None of these developments guarantee that more information will be made public about the census citizenship push. But at the very least, neither judge appears willing to let the administration off the hook quite yet.

Kobach’s Sloppy Anti-Fraud System Abandoned In Kansas:  Kansas has suspended the use of the controversial voter roll maintenance program CrossCheck, which was championed by Trump voter fraud commission Kris Kobach when he was secretary of state there. CrossCheck was a target of criticism for an approach to matching voting records across various states in a way that was prone to false positives that allegedly affected voters of color disproportionately. Kansas is abandoning the program as part of a legal settlement from a lawsuit alleging security vulnerabilities in how CrossCheck was being implemented in the state. A DHS review of Kansas’ program confirmed vulnerabilities existed.

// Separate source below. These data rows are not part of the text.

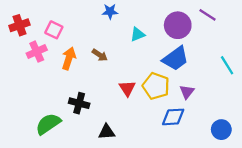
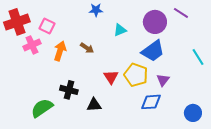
red cross: (19, 25) -> (17, 22), size x1.4
black triangle: (107, 132) -> (94, 105), moved

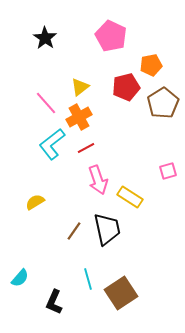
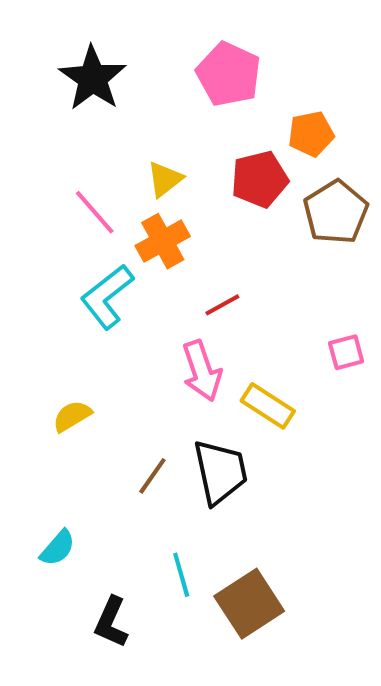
black star: (45, 38) -> (93, 78), size x1.4
red line: (86, 148) -> (222, 305), moved
cyan semicircle: (20, 278) -> (58, 548), moved

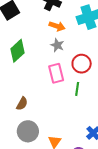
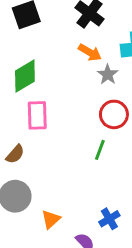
gray star: (57, 45) -> (108, 75), moved
pink rectangle: (56, 73) -> (37, 115), moved

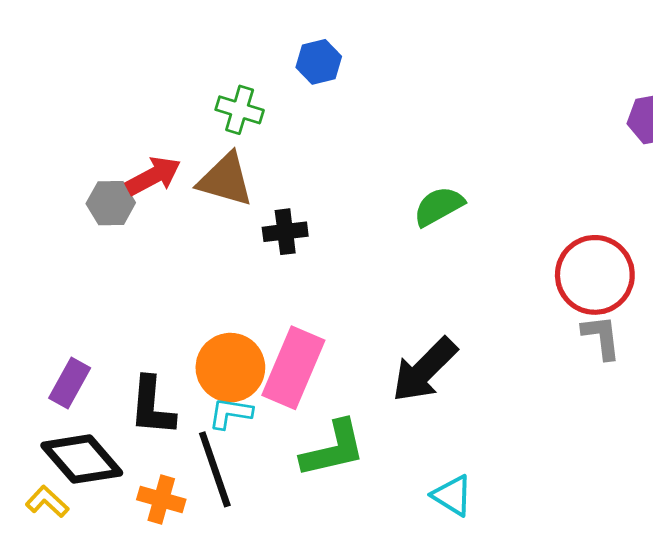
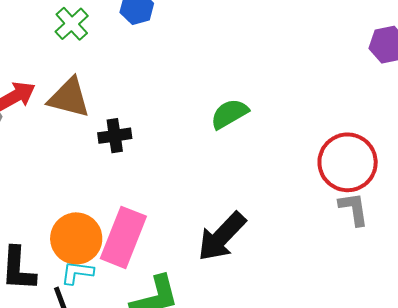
green cross: (240, 110) -> (72, 24), moved, turned 32

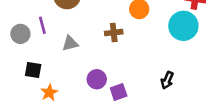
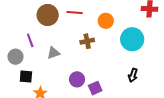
cyan circle: (183, 26) -> (132, 39), moved
gray circle: (20, 34) -> (15, 57), moved

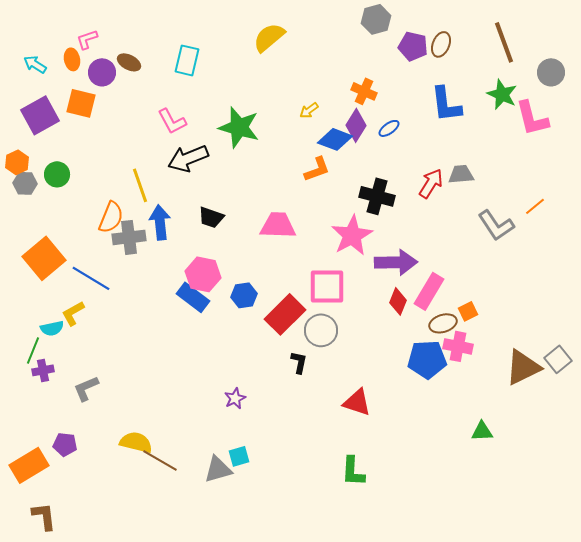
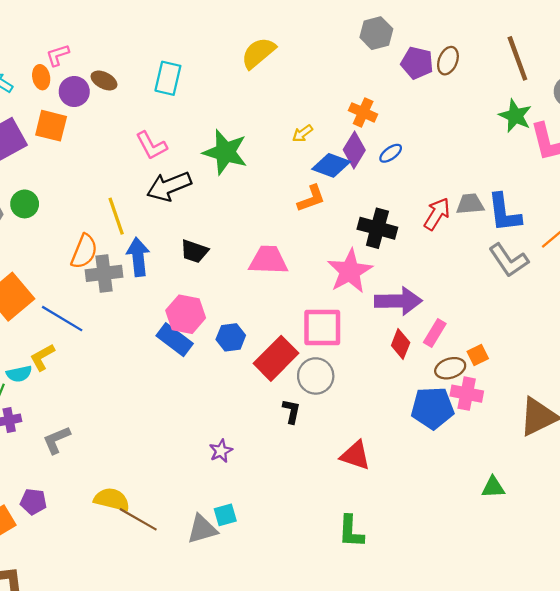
blue L-shape: (446, 104) -> (504, 213), moved
pink rectangle: (429, 291) -> (435, 333), size x0.7

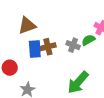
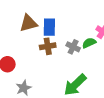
blue rectangle: (35, 49) -> (49, 27), moved

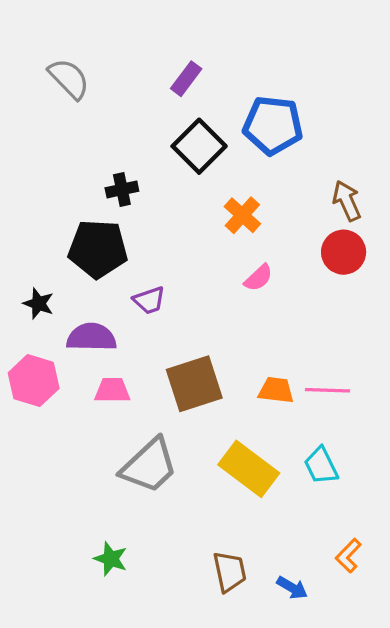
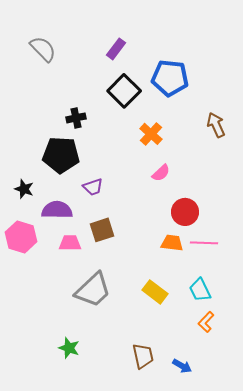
red circle: (344, 252) -> (185, 212), moved
brown square: (194, 384) -> (102, 230), moved, size x0.7
yellow rectangle: (249, 469) -> (155, 292), size x0.7
orange L-shape: (348, 556) -> (206, 322), moved

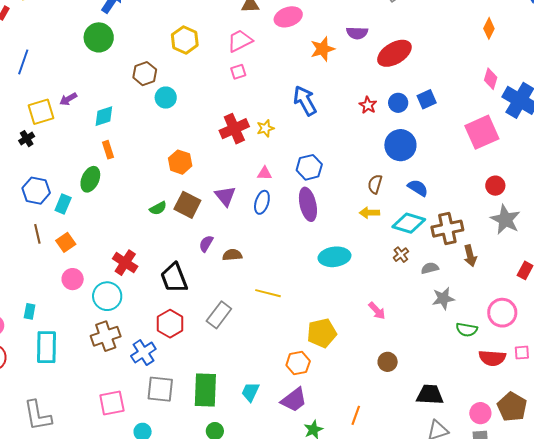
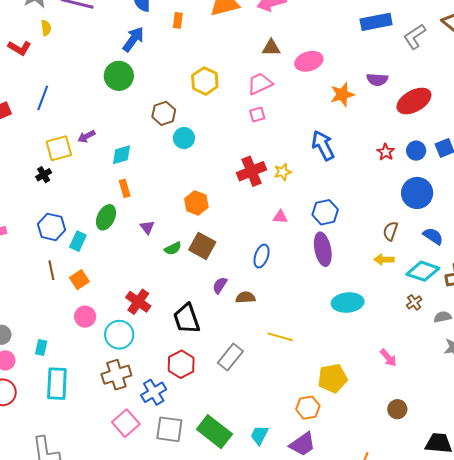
purple triangle: (225, 196) -> (147, 227), moved, size x0.7
blue ellipse: (262, 202) -> (262, 256), moved
green rectangle: (205, 390) -> (214, 432), turned -56
pink square: (112, 403) -> (126, 423), moved, turned -32

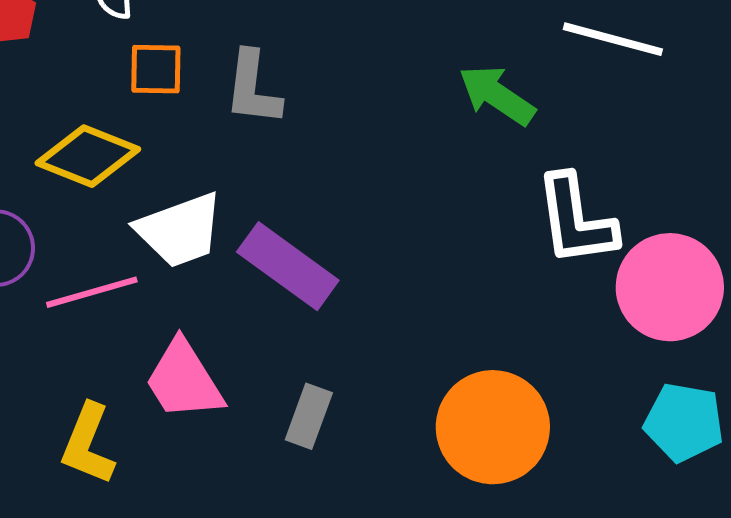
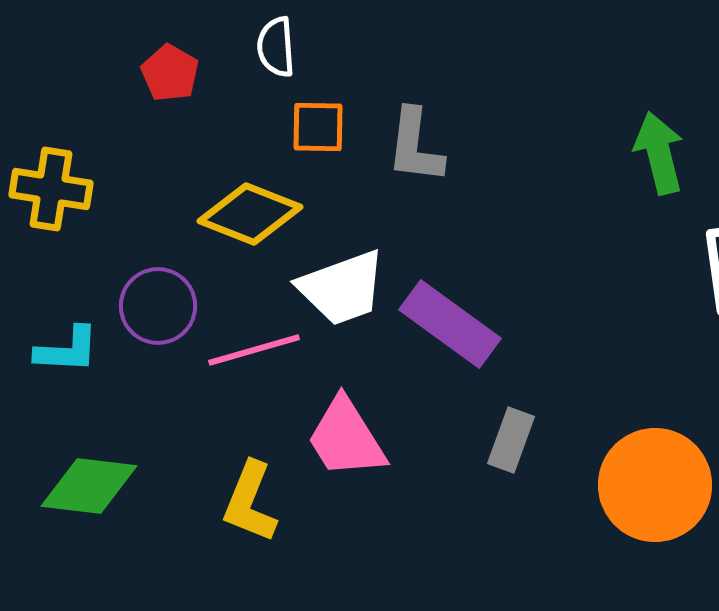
green arrow: (497, 95) -> (659, 153), turned 42
gray rectangle: (309, 416) -> (511, 440), moved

What Shelby County Case Has Done To Voting In Georgia: The Atlanta Journal-Constitution took a close look at what eight years of poll closures or relocations did to the time and effort it takes to vote in Georgia. It found that the changes in voting site locations prevented somewhere between  54,000 to 85,000 ballots from being cast in the period. “Most” of those closures/relocations took place after the Supreme Court’s Shelby County decision, which gutted the Voting Rights provision requiring Georgia get the federal government’s permission when changing its election practices. “Black voters were 20% more likely to miss elections because of long distances,” AJC said.